Cardet’s case has received international attention for the nature of the MCL, whose previous leader, Oswaldo Payá Sardiñas, died after Cuban government agents forced his car to crash violently off a highway, an incident deemed a “car accident” in which the government rejected responsibility. The group was born as an attempt to organize a nationwide petition demanding free and fair elections. The nature of Cardet’s arrest has also alarmed the international community. Cardet was arrested in November 2016, shortly after the death of Fidel Castro. According to family and eyewitnesses, police violently assaulted Cardet in public, and in front of his children, after he refused to sign a condolence book to Castro. He received a three-year prison sentence for the incident and has suffered a decline in health in prison exacerbated by his chronic asthma and beatings and stabbings at the hands of fellow inmates.

The head of UNPACU, the former political prisoner José Daniel Ferrer, has continued to accuse the regime of targeting his group for persecution. On Monday, Ferrer wrote on Twitter that police had surrounded the group’s headquarters and that its members remained “in danger of assault.”

A coalition of human rights group have demanded not only the attention of world powers, but of the world’s religious institutions to bring justice to pro-democracy dissidents on the island. This weekend, the Coalition for a Free Cuba, a U.S.-based organization, published a letter signed by several human rights group from the Western Hemisphere and Europe urging Cuban, Venezuelan, and Nicaraguan Catholic bishops to help fight the leftist oppression of dissidents in all three countries, who remain close allies.

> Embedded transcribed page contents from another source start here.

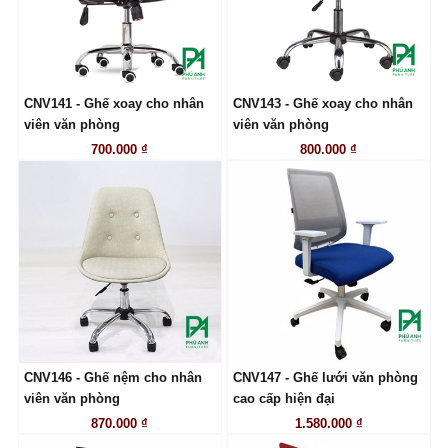
CNV141 - Ghế xoay cho nhân
CNV143 - Ghế xoay cho nhân
LIÊN HỆ
LIÊN HỆ
viên văn phòng
viên văn phòng
700.000 ₫
800.000 ₫
CNV146 - Ghế nệm cho nhân
CNV147 - Ghế lưới văn phòng
LIÊN HỆ
LIÊN HỆ
viên văn phòng
cao cấp hiện đại
870.000 ₫
1.580.000 ₫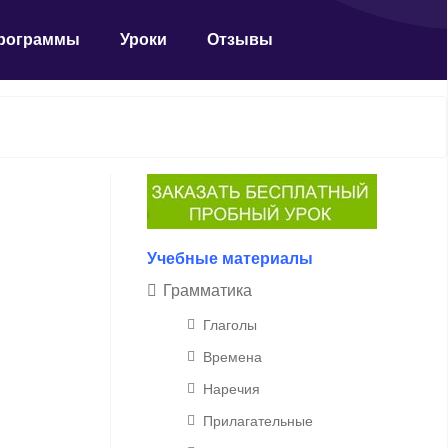
рограммы
Уроки
Отзывы
Учебные материалы
Грамматика
Глаголы
Времена
Наречия
Прилагательные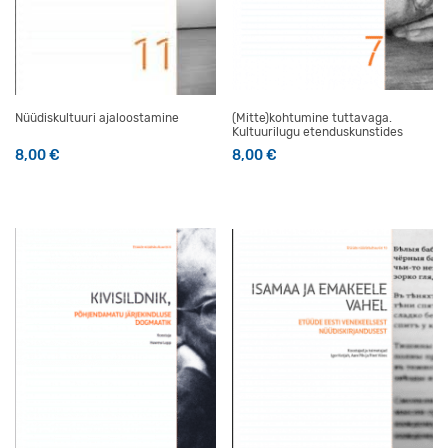
Nüüdiskultuuri ajaloostamine
(Mitte)kohtumine tuttavaga.
Kultuurilugu etenduskunstides
8,00
€
8,00
€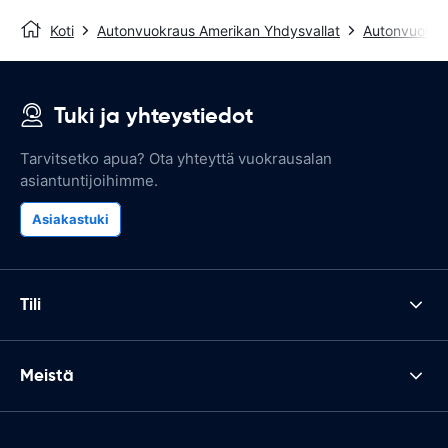
Koti
Autonvuokraus Amerikan Yhdysvallat
Autonvuokra
Tuki ja yhteystiedot
Tarvitsetko apua? Ota yhteyttä vuokrausalan
asiantuntijoihimme.
Asiakastuki
Tili
Meistä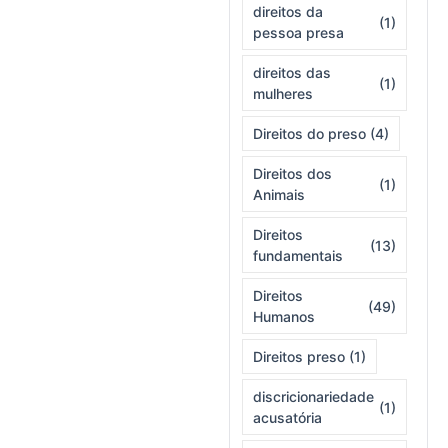
direitos da
(1)
pessoa presa
direitos das
(1)
mulheres
Direitos do preso
(4)
Direitos dos
(1)
Animais
Direitos
(13)
fundamentais
Direitos
(49)
Humanos
Direitos preso
(1)
discricionariedade
(1)
acusatória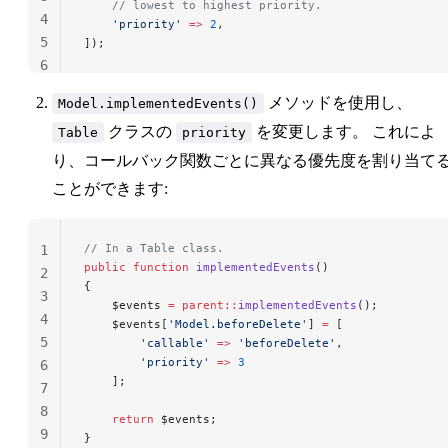
    // lowest to highest priority.
4
    'priority'
 =>
 2
,
5
]);
6
メソッドを使用し、
Model.implementedEvents()
クラスの
を変更します。 これによ
Table
priority
り、コールバック関数ごとに異なる優先度を割り当て
ことができます:
// In a Table class.
1
public
 function
 implementedEvents
()
2
{
3
    $events 
=
 parent::
implementedEvents
();
4
    $events[
'Model.beforeDelete'
] 
=
 [
5
        'callable'
 =>
 'beforeDelete'
,
        'priority'
 =>
 3
6
    ];
7
8
    return
 $events;
9
}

“We address you this Christmas to ask for your prayers and those of priests and believers under your jurisdictions to obtain freedom for political prisoners in Venezuela, Nicaragua, and Cuba, who are currently … suffering hunger, mistreatment, and disease,” the letter reads. “We would also like to ask you to do everything possible with the authorities to convince them to grant amnesty to those captive due to political reasons in their country.”